Yonga Madikizela has been selected as the Pius Langa Memorial Fellow at UCL for the 2026-27 academic year. This fellowship was established in 2021 to honour the late Chief Justice Pius Langa (1938 - 2013), a pivotal architect of transformative constitutionalism, by supporting emerging constitutional lawyers who aspire to continue that work.

Yonga Madikizela is a lawyer and legal researcher with a commitment to transformative legal practice. Currently, he serves as a law clerk at the Constitutional Court in the chambers of Justice Mathopo, having also clerked for Acting Justice Dambuza. A graduate of the University of Fort Hare, Yonga completed the Judicial Legal Researcher’s Course at the Judicial Institute for Africa (JIFA), University of Cape Town. His legal experience spans the Constitutional Court, the KwaZulu-Natal and Gauteng Division of the High Courts, and Open Secrets, a non-profit promoting private sector accountability for economic crime and human rights violations in Southern Africa.

I am grateful to be a Pius Langa Memorial Fellow and to have the opportunity to pursue an LLM at University College London. My first encounter with former Chief Justice Pius Langa came when I picked up his judgment in Hyundai during my second year of law school, a decision that balanced individual privacy with the public interest in combating serious crime, written with the kind of careful reasoning that made constitutional law feel less doctrinal and more like a living conversation about the pursuit of justice envisioned in the Constitution. Although I never got to meet in person this fine mind, this formidable jurist and polyglot who spoke every South African language and dialect, Justice Langa's jurisprudence has profoundly shaped my understanding of law’s ethical demands.

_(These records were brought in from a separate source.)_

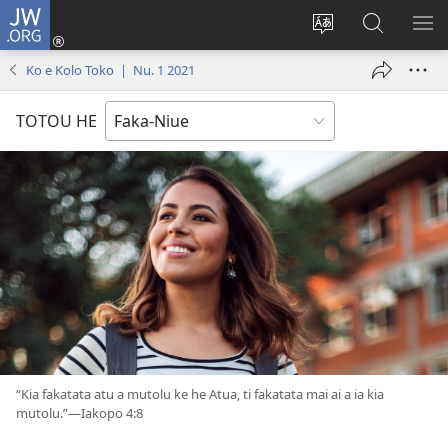
JW.ORG
Saini
ki
Hiki
Kumi
SH
Loto
e
JW.ORG
ME
Ko e Kolo Toko | Nu. 1 2021
(opens
faahi
new
vagahau
TOTOU HE
window)
“Kia fakatata atu a mutolu ke he Atua, ti fakatata mai ai a ia kia
mutolu.”​—Iakopo 4:8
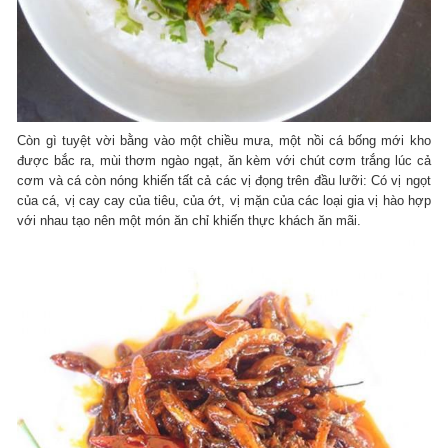
Còn gì tuyệt vời bằng vào một chiều mưa, một nồi cá bống mới kho
được bắc ra, mùi thơm ngào ngạt, ăn kèm với chút cơm trắng lúc cả
cơm và cá còn nóng khiến tất cả các vị đọng trên đầu lưỡi: Có vị ngọt
của cá, vị cay cay của tiêu, của ớt, vị mặn của các loại gia vị hào hợp
với nhau tạo nên một món ăn chỉ khiến thực khách ăn mãi.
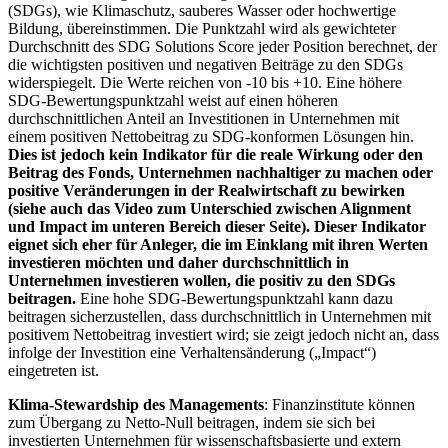
(SDGs), wie Klimaschutz, sauberes Wasser oder hochwertige
Bildung, übereinstimmen. Die Punktzahl wird als gewichteter
Durchschnitt des SDG Solutions Score jeder Position berechnet, der
die wichtigsten positiven und negativen Beiträge zu den SDGs
widerspiegelt. Die Werte reichen von -10 bis +10. Eine höhere
SDG-Bewertungspunktzahl weist auf einen höheren
durchschnittlichen Anteil an Investitionen in Unternehmen mit
einem positiven Nettobeitrag zu SDG-konformen Lösungen hin.
Dies ist jedoch kein Indikator für die reale Wirkung oder den
Beitrag des Fonds, Unternehmen nachhaltiger zu machen oder
positive Veränderungen in der Realwirtschaft zu bewirken
(siehe auch das Video zum Unterschied zwischen Alignment
und Impact im unteren Bereich dieser Seite). Dieser Indikator
eignet sich eher für Anleger, die im Einklang mit ihren Werten
investieren möchten und daher durchschnittlich in
Unternehmen investieren wollen, die positiv zu den SDGs
beitragen.
Eine hohe SDG-Bewertungspunktzahl kann dazu
beitragen sicherzustellen, dass durchschnittlich in Unternehmen mit
positivem Nettobeitrag investiert wird; sie zeigt jedoch nicht an, dass
infolge der Investition eine Verhaltensänderung („Impact“)
eingetreten ist.
Klima-Stewardship des Managements
: Finanzinstitute können
zum Übergang zu Netto-Null beitragen, indem sie sich bei
investierten Unternehmen für wissenschaftsbasierte und extern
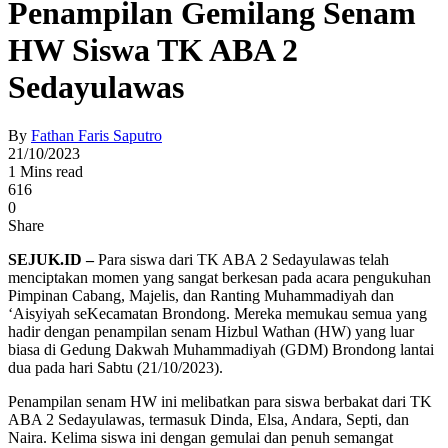
Penampilan Gemilang Senam
HW Siswa TK ABA 2
Sedayulawas
By
Fathan Faris Saputro
21/10/2023
1 Mins read
616
0
Share
SEJUK.ID –
Para siswa dari TK ABA 2 Sedayulawas telah
menciptakan momen yang sangat berkesan pada acara pengukuhan
Pimpinan Cabang, Majelis, dan Ranting Muhammadiyah dan
‘Aisyiyah seKecamatan Brondong. Mereka memukau semua yang
hadir dengan penampilan senam Hizbul Wathan (HW) yang luar
biasa di Gedung Dakwah Muhammadiyah (GDM) Brondong lantai
dua pada hari Sabtu (21/10/2023).
Penampilan senam HW ini melibatkan para siswa berbakat dari TK
ABA 2 Sedayulawas, termasuk Dinda, Elsa, Andara, Septi, dan
Naira. Kelima siswa ini dengan gemulai dan penuh semangat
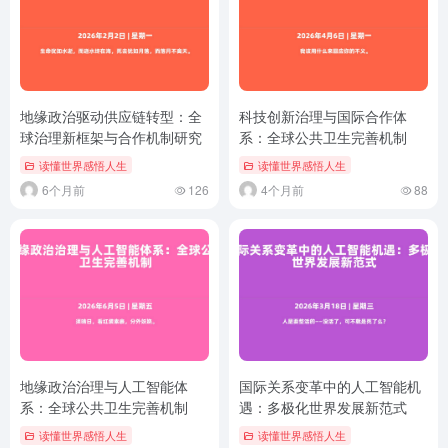
地缘政治驱动供应链转型：全
科技创新治理与国际合作体
球治理新框架与合作机制研究
系：全球公共卫生完善机制
读懂世界感悟人生
读懂世界感悟人生
6个月前
126
4个月前
88
地缘政治治理与人工智能体
国际关系变革中的人工智能机
系：全球公共卫生完善机制
遇：多极化世界发展新范式
读懂世界感悟人生
读懂世界感悟人生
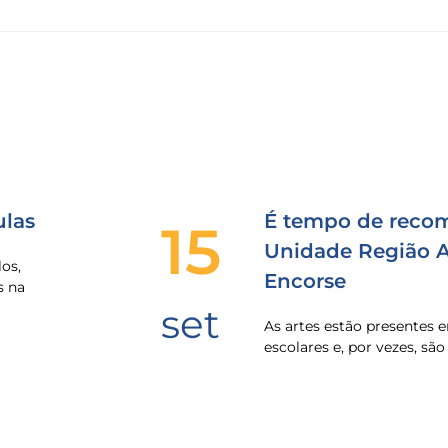
las
É tempo de recom
15
Unidade Região Al
os,
Encorse
s na
set
As artes estão presentes
escolares e, por vezes, sã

I hope my studies at University College London will provide a robust, cross-disciplinary foundation (encompassing legal, regulatory, economic, political, and institutional dimensions) for developing a constitutional approach to competition law in South Africa. At a time when the judiciary faces criticism for limited expertise in handling complex commercial cases effectively, I aim to deepen my understanding of these areas of law, and to return home equipped to contribute to the ongoing work of transformation Justice Langa so profoundly believed our Constitution demands of us all.